--- Exercise goal ---
Your task is to write out the lines from the line containing "silenciador modelo 2BX4-011:1:2." through the last line of the material, exactly.

--- Records to use ---

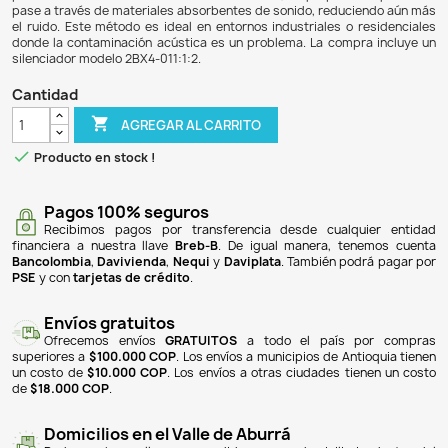
$ 277.900
$ 264.005
5% DE DESCUENTO
El silenciador de entrada de aire para blower de 1 1/4" (1
está diseñado para reducir el ruido generado durante 
succión. Funciona mediante deflectores que cancelan las o
disminuyendo así los niveles de ruido. Además, mejora la ca
al eliminar partículas y contaminantes. Para una mayor
pueden conectar varios silenciadores en serie, lo que permi
pase a través de materiales absorbentes de sonido, reduc
el ruido. Este método es ideal en entornos industriales o 
donde la contaminación acústica es un problema. La comp
silenciador modelo 2BX4-011:1:2.
Cantidad

AGREGAR AL CARRITO

Producto en stock !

--- Your solution ---
silenciador modelo 2BX4-011:1:2.
Cantidad

AGREGAR AL CARRITO

Producto en stock !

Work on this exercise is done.